Lines that include "described" make up the answer; copy all of them from the data below.

━━━━

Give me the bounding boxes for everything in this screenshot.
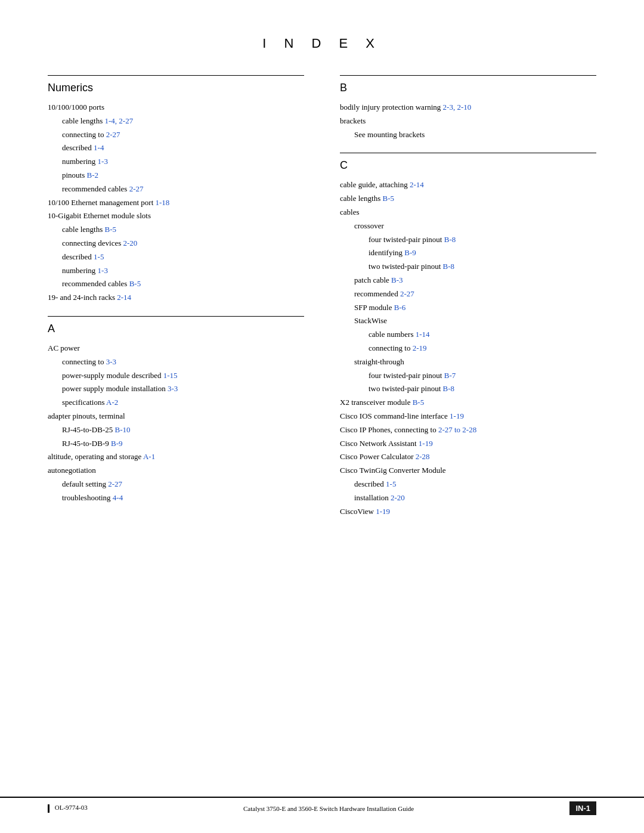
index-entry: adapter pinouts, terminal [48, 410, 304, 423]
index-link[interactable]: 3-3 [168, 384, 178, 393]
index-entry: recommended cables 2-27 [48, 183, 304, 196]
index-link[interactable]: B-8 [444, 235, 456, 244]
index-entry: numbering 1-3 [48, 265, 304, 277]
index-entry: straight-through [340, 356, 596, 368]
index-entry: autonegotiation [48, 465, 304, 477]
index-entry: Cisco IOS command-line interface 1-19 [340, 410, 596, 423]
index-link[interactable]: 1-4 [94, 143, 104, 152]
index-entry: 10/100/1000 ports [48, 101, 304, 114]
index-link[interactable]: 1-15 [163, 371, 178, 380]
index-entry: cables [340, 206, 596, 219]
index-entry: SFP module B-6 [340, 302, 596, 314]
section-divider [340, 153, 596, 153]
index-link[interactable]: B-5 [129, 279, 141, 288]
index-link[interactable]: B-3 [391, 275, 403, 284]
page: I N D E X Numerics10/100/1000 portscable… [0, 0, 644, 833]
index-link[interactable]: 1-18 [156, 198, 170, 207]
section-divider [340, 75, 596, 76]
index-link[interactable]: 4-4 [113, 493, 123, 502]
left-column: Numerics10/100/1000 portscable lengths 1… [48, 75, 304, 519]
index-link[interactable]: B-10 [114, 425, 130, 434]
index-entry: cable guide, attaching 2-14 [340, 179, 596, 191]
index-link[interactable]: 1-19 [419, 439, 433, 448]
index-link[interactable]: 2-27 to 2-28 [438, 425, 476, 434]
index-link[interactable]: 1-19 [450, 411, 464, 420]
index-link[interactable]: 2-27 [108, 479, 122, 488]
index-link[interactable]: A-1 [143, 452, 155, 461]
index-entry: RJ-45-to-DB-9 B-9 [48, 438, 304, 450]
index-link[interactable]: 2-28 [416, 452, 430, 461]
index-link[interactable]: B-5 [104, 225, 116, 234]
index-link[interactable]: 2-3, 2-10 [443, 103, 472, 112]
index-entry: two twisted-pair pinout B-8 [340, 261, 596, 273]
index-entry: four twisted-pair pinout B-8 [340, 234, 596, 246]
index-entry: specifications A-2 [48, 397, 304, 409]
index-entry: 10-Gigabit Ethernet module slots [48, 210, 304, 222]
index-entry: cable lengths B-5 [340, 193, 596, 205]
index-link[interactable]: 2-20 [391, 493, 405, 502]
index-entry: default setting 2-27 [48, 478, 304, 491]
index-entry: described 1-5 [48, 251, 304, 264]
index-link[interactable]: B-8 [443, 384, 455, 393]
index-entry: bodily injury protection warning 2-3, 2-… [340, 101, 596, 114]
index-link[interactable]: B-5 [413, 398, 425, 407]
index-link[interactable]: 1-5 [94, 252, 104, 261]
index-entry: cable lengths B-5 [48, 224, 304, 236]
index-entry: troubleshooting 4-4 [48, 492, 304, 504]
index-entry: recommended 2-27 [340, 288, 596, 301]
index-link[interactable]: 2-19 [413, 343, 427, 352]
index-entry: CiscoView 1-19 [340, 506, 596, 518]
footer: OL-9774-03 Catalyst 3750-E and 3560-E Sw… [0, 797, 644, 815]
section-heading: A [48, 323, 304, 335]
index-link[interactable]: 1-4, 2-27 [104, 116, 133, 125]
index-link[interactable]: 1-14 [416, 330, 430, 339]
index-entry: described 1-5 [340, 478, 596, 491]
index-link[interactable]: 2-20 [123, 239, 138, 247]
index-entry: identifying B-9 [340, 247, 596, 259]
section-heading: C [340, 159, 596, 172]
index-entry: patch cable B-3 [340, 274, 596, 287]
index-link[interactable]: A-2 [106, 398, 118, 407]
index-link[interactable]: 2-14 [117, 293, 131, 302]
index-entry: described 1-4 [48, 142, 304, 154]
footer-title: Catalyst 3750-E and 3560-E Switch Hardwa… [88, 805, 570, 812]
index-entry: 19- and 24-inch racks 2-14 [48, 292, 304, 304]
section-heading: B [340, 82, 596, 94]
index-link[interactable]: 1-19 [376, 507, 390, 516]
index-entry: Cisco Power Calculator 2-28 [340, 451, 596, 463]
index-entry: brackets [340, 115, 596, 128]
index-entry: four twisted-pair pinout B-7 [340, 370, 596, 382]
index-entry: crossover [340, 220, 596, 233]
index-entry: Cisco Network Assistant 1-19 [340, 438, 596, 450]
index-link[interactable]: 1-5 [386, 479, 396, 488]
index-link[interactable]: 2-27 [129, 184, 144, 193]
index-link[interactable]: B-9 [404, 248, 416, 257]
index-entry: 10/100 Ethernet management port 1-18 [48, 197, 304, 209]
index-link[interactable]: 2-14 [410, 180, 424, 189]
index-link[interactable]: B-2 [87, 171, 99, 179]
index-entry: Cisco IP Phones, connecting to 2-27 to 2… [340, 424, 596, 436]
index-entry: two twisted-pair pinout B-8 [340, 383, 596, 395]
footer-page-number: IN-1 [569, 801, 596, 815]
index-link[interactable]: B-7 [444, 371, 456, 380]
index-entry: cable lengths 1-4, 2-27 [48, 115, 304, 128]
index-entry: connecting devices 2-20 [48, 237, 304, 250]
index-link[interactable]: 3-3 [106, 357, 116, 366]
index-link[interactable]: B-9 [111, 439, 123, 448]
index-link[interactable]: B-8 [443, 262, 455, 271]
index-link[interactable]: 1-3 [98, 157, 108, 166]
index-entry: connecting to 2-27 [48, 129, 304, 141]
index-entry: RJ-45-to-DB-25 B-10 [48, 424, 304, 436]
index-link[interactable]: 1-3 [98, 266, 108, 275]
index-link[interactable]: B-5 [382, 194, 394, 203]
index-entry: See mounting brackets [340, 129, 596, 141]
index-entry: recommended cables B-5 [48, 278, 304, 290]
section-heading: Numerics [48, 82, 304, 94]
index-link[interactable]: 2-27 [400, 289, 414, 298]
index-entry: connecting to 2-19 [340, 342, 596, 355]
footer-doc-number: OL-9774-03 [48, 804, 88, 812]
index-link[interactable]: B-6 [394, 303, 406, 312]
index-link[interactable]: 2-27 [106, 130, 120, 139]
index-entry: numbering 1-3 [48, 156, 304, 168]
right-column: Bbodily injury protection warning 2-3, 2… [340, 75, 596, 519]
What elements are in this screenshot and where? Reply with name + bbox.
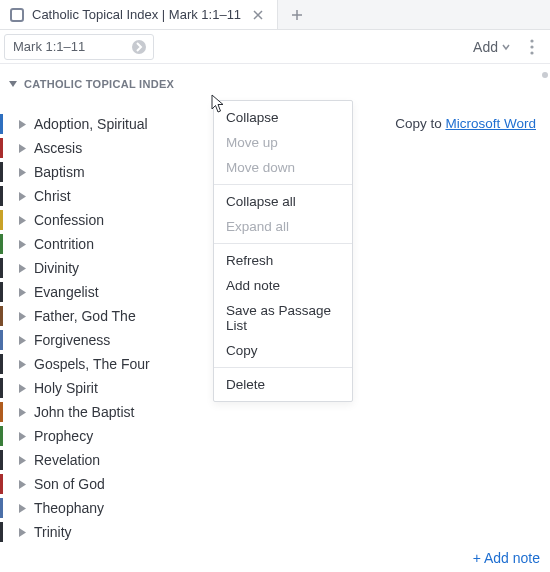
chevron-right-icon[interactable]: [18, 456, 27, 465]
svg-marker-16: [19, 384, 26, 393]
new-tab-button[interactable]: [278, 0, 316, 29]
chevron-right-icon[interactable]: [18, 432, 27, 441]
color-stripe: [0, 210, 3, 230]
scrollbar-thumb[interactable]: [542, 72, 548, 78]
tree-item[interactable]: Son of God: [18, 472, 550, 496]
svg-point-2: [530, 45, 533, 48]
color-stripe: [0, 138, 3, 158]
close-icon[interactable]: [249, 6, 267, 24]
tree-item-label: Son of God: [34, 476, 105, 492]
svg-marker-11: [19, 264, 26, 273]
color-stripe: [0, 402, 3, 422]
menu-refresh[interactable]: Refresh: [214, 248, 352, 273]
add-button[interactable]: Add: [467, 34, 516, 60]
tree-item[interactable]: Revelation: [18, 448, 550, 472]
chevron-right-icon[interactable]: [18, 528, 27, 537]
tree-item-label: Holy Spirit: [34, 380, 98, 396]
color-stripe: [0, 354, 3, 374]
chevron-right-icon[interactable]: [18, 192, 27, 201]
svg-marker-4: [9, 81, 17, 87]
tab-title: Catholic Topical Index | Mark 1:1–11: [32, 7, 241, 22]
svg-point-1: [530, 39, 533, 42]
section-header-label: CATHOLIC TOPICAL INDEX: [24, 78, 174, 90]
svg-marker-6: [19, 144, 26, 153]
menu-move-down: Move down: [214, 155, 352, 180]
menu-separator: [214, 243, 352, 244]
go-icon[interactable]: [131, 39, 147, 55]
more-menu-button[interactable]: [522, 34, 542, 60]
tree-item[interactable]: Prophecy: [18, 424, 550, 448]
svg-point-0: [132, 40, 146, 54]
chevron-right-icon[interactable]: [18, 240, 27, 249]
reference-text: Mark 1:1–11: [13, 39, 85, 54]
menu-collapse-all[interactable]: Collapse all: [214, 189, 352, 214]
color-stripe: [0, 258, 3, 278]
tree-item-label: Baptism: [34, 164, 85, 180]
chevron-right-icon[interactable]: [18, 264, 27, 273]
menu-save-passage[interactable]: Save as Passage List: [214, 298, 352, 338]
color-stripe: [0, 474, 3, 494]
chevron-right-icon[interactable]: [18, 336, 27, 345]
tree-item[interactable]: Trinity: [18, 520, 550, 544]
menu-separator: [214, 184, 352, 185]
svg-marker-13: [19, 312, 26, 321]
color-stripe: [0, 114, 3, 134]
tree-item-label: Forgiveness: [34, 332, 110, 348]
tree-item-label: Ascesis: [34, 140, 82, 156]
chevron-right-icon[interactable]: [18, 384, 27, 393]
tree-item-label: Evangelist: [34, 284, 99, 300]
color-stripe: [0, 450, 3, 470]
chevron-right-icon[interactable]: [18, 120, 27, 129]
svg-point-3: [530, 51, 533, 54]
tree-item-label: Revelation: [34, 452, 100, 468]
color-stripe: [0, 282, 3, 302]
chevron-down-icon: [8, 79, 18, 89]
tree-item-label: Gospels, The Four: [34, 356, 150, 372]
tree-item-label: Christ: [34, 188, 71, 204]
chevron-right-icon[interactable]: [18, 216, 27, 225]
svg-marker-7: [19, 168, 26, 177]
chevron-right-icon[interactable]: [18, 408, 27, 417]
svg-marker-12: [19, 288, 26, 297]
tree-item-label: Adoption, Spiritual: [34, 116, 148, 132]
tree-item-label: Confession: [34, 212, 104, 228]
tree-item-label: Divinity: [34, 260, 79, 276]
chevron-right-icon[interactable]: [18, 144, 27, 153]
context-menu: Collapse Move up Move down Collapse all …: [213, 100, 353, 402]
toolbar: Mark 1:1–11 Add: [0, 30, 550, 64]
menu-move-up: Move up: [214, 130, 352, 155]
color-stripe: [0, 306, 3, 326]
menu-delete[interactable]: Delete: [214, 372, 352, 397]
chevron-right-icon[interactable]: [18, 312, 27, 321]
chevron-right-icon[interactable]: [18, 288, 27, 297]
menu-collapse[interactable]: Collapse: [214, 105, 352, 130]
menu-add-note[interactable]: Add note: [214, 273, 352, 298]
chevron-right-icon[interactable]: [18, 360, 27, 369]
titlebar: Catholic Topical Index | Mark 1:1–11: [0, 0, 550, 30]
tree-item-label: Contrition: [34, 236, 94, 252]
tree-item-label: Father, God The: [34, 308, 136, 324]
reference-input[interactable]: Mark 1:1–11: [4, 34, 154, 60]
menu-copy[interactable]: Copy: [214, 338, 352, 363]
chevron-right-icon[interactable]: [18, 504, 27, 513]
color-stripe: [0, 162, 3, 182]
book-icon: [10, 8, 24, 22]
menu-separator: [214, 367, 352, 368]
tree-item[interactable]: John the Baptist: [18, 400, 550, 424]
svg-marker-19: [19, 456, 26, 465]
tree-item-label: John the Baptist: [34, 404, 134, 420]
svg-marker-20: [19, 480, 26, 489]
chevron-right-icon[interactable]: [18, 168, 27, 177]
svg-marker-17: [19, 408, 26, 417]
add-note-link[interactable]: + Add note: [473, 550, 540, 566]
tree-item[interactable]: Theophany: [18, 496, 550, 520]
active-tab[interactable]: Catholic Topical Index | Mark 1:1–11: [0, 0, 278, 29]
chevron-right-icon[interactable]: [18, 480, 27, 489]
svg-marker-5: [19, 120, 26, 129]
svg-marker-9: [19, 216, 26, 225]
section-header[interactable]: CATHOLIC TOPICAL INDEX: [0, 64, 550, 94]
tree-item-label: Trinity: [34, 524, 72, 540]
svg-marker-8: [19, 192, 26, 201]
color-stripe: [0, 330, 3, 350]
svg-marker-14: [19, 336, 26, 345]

━━━━

[Response area]
index-entry: described 1-5 [48, 251, 304, 264]
index-entry: described 1-5 [340, 478, 596, 491]
index-entry: described 1-4 [48, 142, 304, 154]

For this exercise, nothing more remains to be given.